Doug Tracey, from B.C.-based Gorman Brothers Inc., Oroville Reman & Reload’s parent company, updated the city council on the wood products manufacturer’s plans at their Tuesday, April 10 meeting. Tracy said Reman & Reload had $4.2 million worth of revenue last year, an increase in $1.4 million due to several plant upgrades. These included the addition of three dry kilns, as well as an increase in molder volume, the edge glue line and lumber loading. He credits the heavy haul corridor that the city pursued, led by Chris Branch, director of Community Development, as one reason railcar loading revenues have increased steadily since 2007. In 2007, the company brought in $367,000 from loading B.C. products, mostly lumber, for shipment by rail. In 2011 the revenue was $508,000 from carloading. In 2007 the company shipped 2,028 million board feet of lumber, while in 2011 it shipped 48,829 million board feet.

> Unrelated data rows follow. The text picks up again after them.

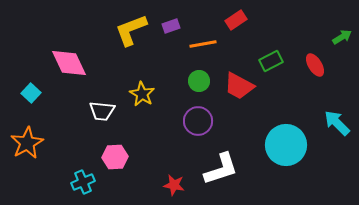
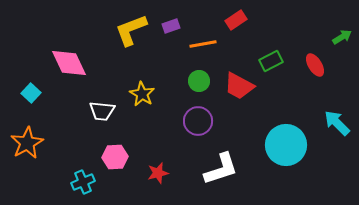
red star: moved 16 px left, 12 px up; rotated 25 degrees counterclockwise
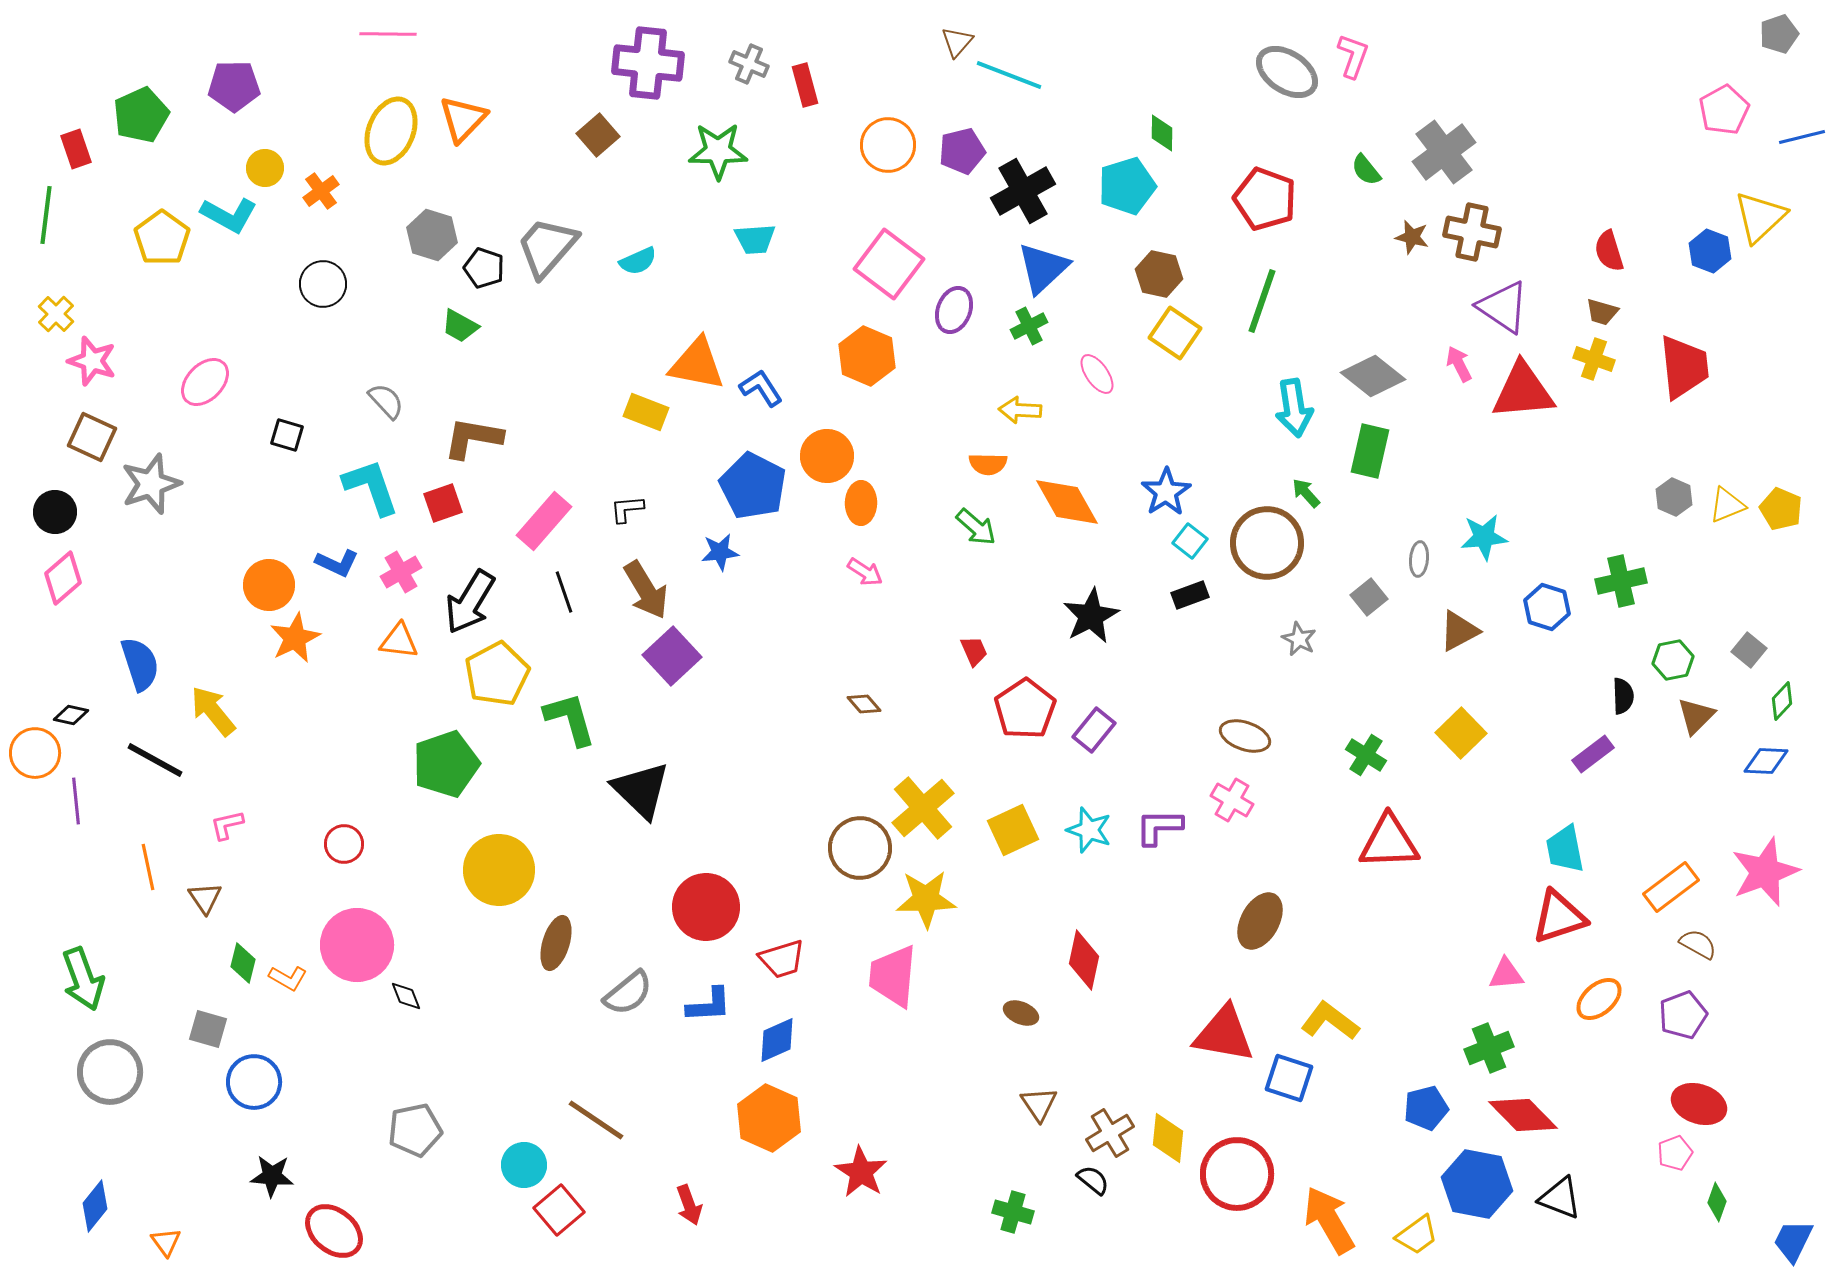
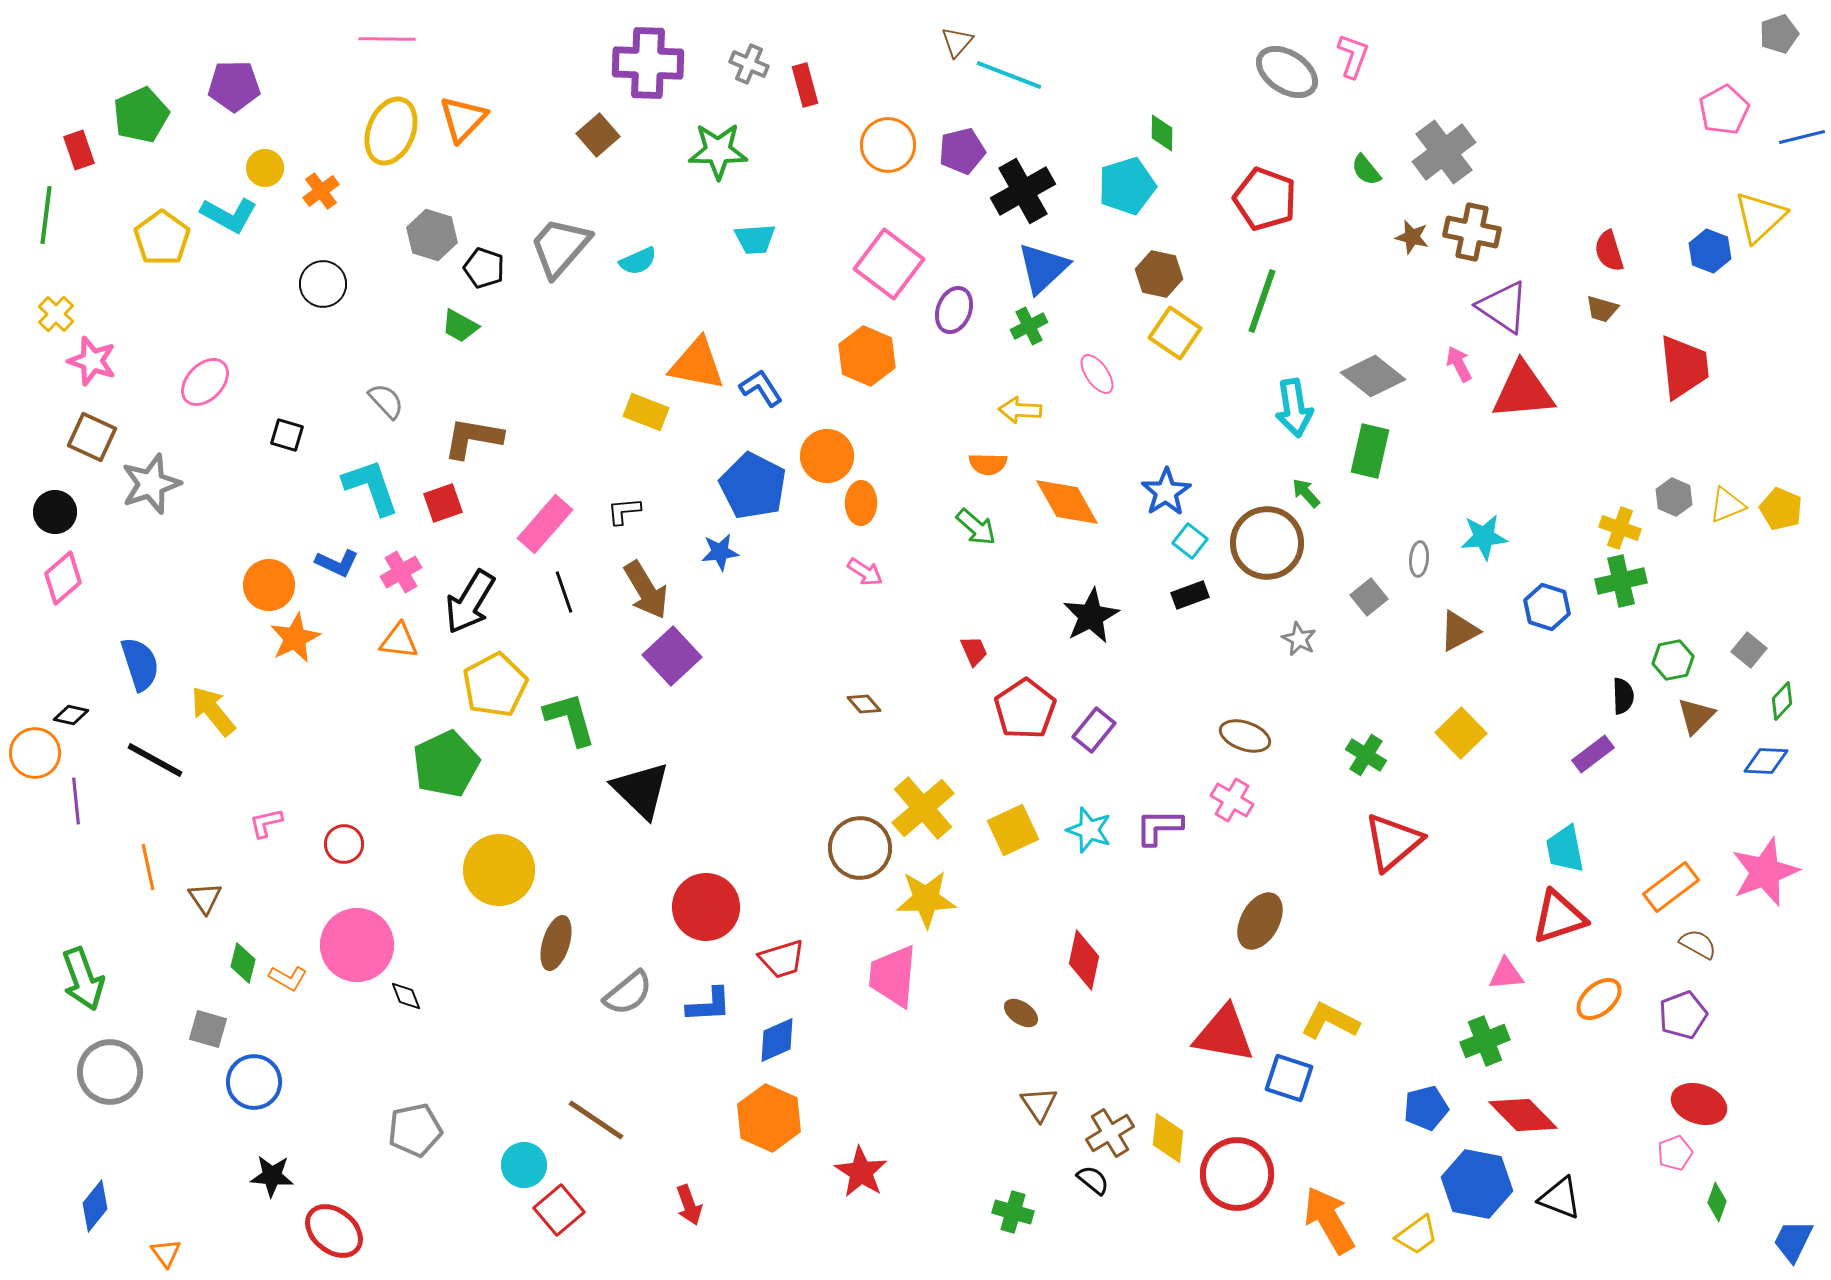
pink line at (388, 34): moved 1 px left, 5 px down
purple cross at (648, 63): rotated 4 degrees counterclockwise
red rectangle at (76, 149): moved 3 px right, 1 px down
gray trapezoid at (547, 247): moved 13 px right
brown trapezoid at (1602, 312): moved 3 px up
yellow cross at (1594, 359): moved 26 px right, 169 px down
black L-shape at (627, 509): moved 3 px left, 2 px down
pink rectangle at (544, 521): moved 1 px right, 3 px down
yellow pentagon at (497, 674): moved 2 px left, 11 px down
green pentagon at (446, 764): rotated 6 degrees counterclockwise
pink L-shape at (227, 825): moved 39 px right, 2 px up
red triangle at (1389, 842): moved 4 px right; rotated 38 degrees counterclockwise
brown ellipse at (1021, 1013): rotated 12 degrees clockwise
yellow L-shape at (1330, 1021): rotated 10 degrees counterclockwise
green cross at (1489, 1048): moved 4 px left, 7 px up
orange triangle at (166, 1242): moved 11 px down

“Ten years ago we started putting the ‘Gorman Edge’ on boards and created all ‘appearance grade’ lumber. We ship this product to 28 countries, with about 50 percent going to the U.S.,” Tracey said. “Today we create mostly 1″x3″ and 1″x4″ for slats for Ikea which uses them to make futon beds which are sold worldwide under Ikea Furniture.”
The company has been making several investments in the Reman and Reload facilities. The new moulder it installed cost $2.7 million. The new dry kilns and bio-energy steam plant cost $5.5 million. They are state-of-the-art, according to Tracey and use some of the best environmental technology available.

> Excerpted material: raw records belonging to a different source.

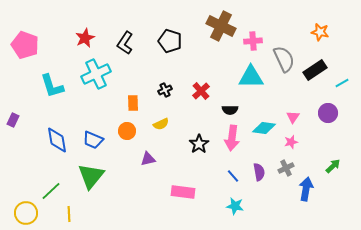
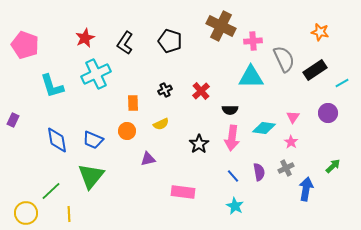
pink star: rotated 24 degrees counterclockwise
cyan star: rotated 18 degrees clockwise
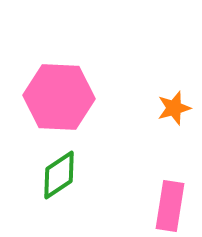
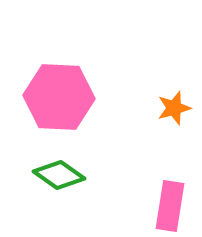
green diamond: rotated 69 degrees clockwise
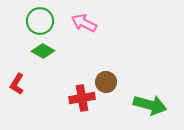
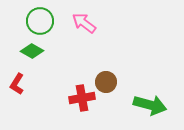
pink arrow: rotated 10 degrees clockwise
green diamond: moved 11 px left
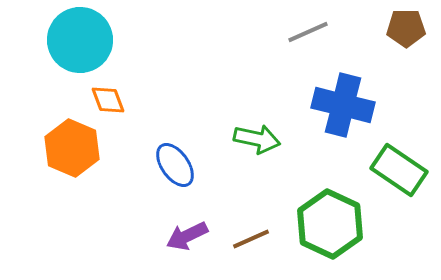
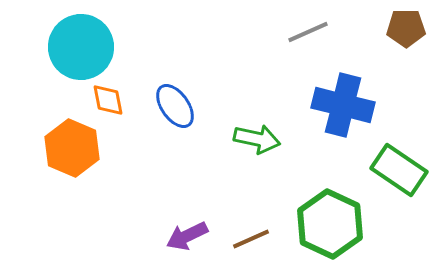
cyan circle: moved 1 px right, 7 px down
orange diamond: rotated 9 degrees clockwise
blue ellipse: moved 59 px up
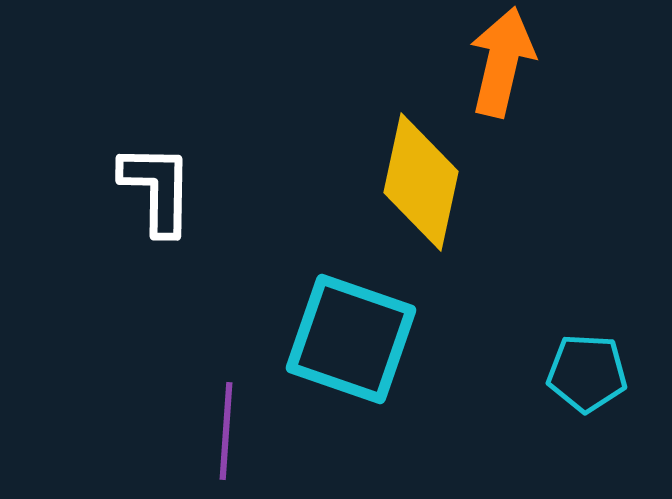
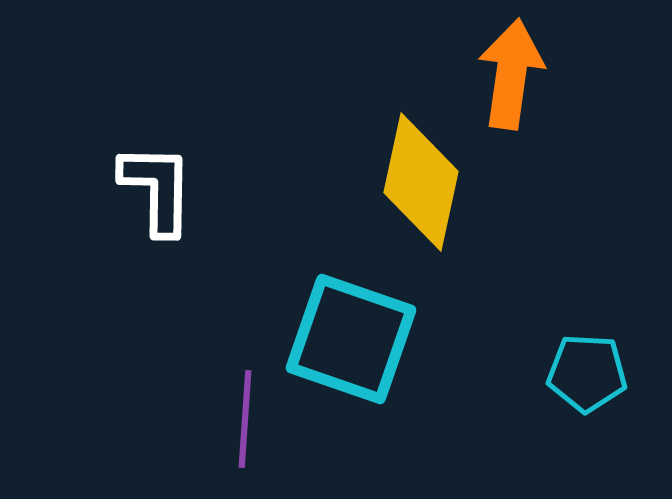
orange arrow: moved 9 px right, 12 px down; rotated 5 degrees counterclockwise
purple line: moved 19 px right, 12 px up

“We didn’t need to go as far as we did, but we are very sensitive about being good members of the community,” he said.
Another product manufactured at Reman and Reload utilizes the facility’s edge-glue line, according to Tracey. It takes trim ends and finger joins them together to create 16 foot lumber which is then edge-glued to others to make panels.

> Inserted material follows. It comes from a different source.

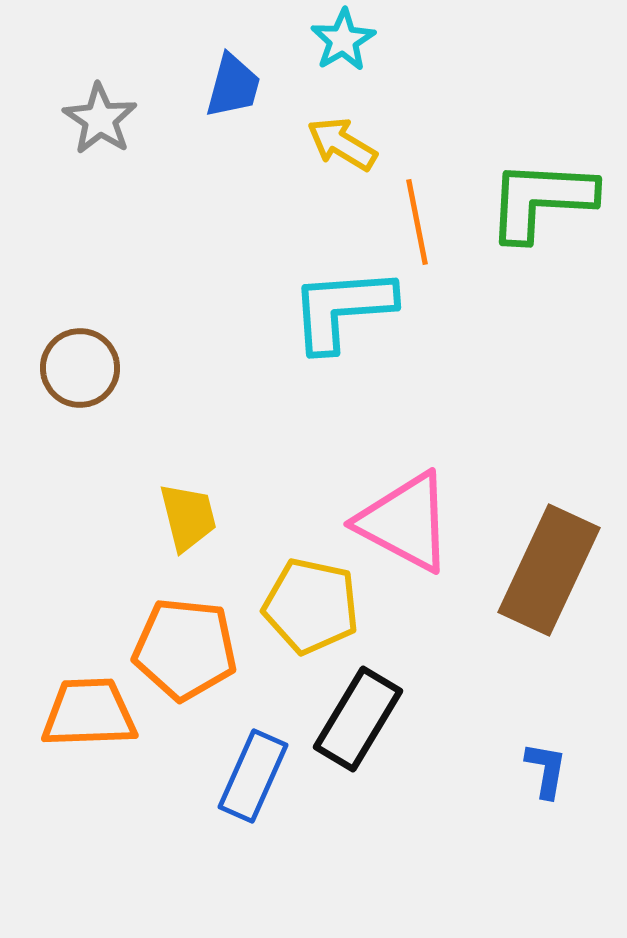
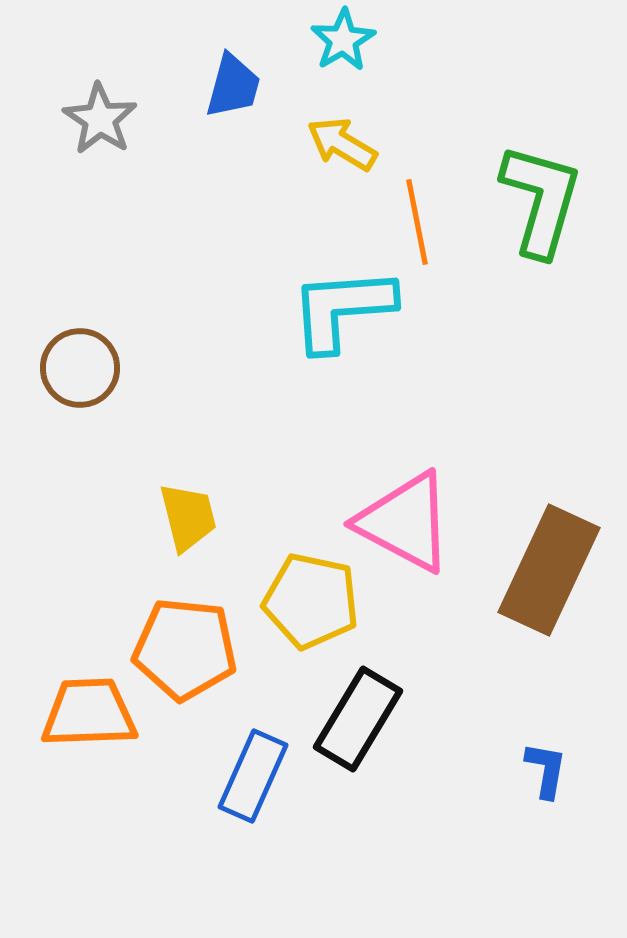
green L-shape: rotated 103 degrees clockwise
yellow pentagon: moved 5 px up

The company plans to make $10 million in high tech upgrades to their facility, a significant investment, says Tracey, who adds dealing with the city has been a real pleasure for the company, because of it’s support.
“We will keep the edge-glue line we just put in and move the rest of the equipment in that building out by May and then install one of the highest speed moulders in North America… it will be a showpiece for North America,” he said.
“Lumber will come in from the dry kiln and then go to the moulder… it is then scanned and optimized for the trim saw, graded and auto-stacked at the end and then paper wrapped. We will have all of one line with everything under one roof. We also plan to bring in other people’s lumber to process.”
Reman & Reload employs 62 people full time at an average wage of $15 per hour, said Tracey, adding that after the upgrades are made it expects to add 15 more employes.
“We hope to have it up and ready by mid-August, a lot of the equipment is already on site,” he said. “It’s quite exciting to have a use for all that small dimensional lumber, it’s what I like.”
Gorman Brothers started in Westbrook, B.C. in the 1950s and came to Oroville in 1964 and operated the Bin and Pallet where Les Schwab Tires is now located. Much of their business then was the manufacture of tree spreaders and they employed between nine and 12 people, Tracey said. The company moved to their current location 15 years ago because of its proximity to the railroad tracks. About 80 percent of the lumber from Gorman Brother’s B.C. Mills it trucked to Oroville and reloaded onto rail cars for shipment to locations around the U.S., mostly to the east coast.